Nothing but the lines from the one that contains "t Track aan de" to the end of the records should be printed, both ends included, exactly as given.

- - - -

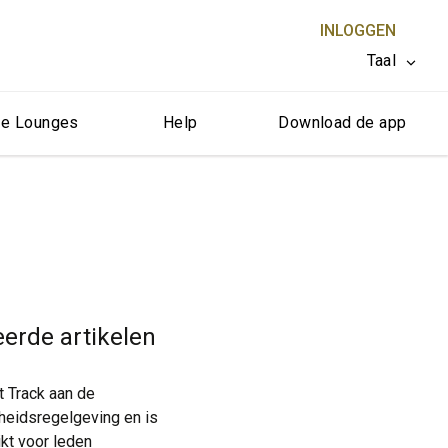
INLOGGEN
Taal
e Lounges
Help
Download de app
SLUITEN X
eerde artikelen
t Track aan de
kheidsregelgeving en is
kt voor leden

- - - -

▶ Written response:
t Track aan de
kheidsregelgeving en is
kt voor leden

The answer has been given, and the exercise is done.